## TO DO
Line count for "each": state how many lines of the data below include it, and output nothing more.

(Stored data entries)
★ ★ ★
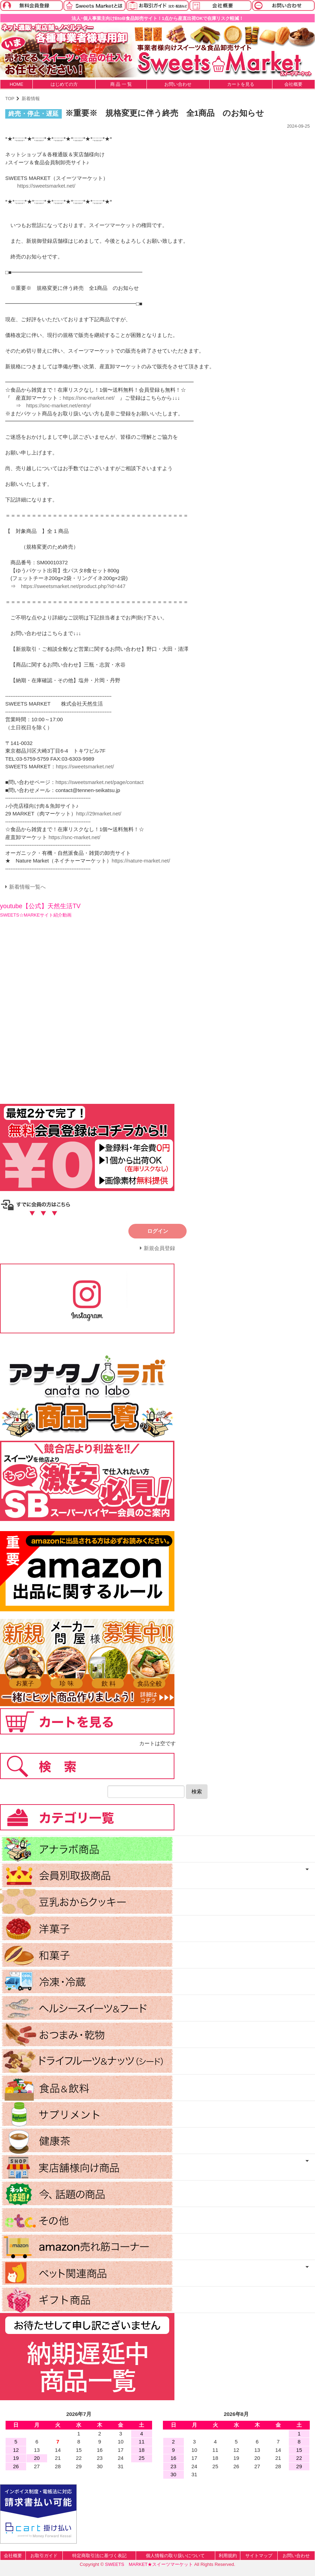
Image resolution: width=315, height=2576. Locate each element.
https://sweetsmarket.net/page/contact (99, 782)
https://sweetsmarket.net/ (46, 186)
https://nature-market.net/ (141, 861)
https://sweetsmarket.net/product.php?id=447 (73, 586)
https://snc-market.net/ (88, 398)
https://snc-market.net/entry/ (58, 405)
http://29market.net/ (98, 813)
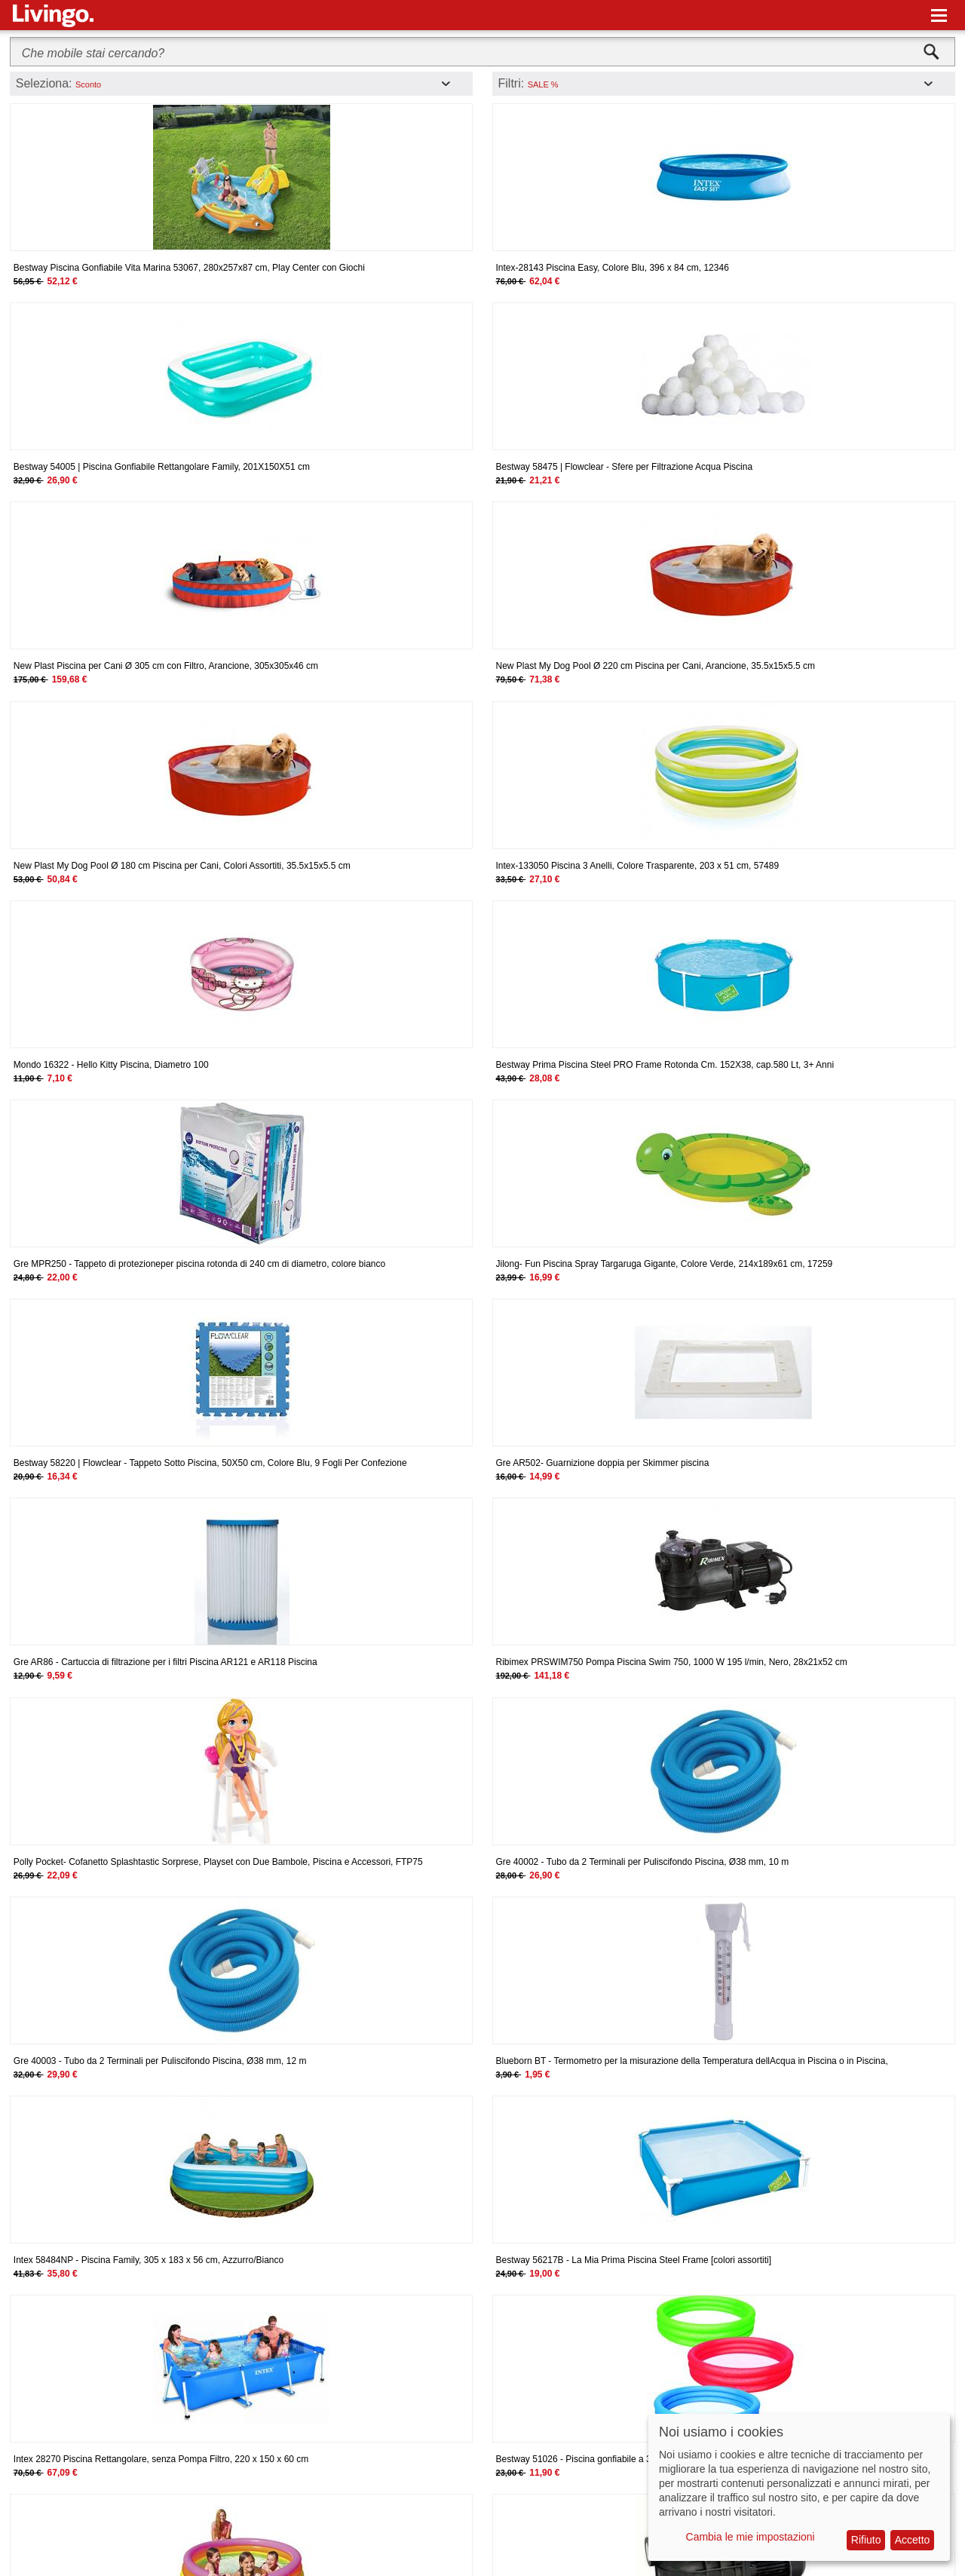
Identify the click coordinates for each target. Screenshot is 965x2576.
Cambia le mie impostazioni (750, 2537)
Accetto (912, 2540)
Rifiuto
★ ★ ★
## RESPONSE
2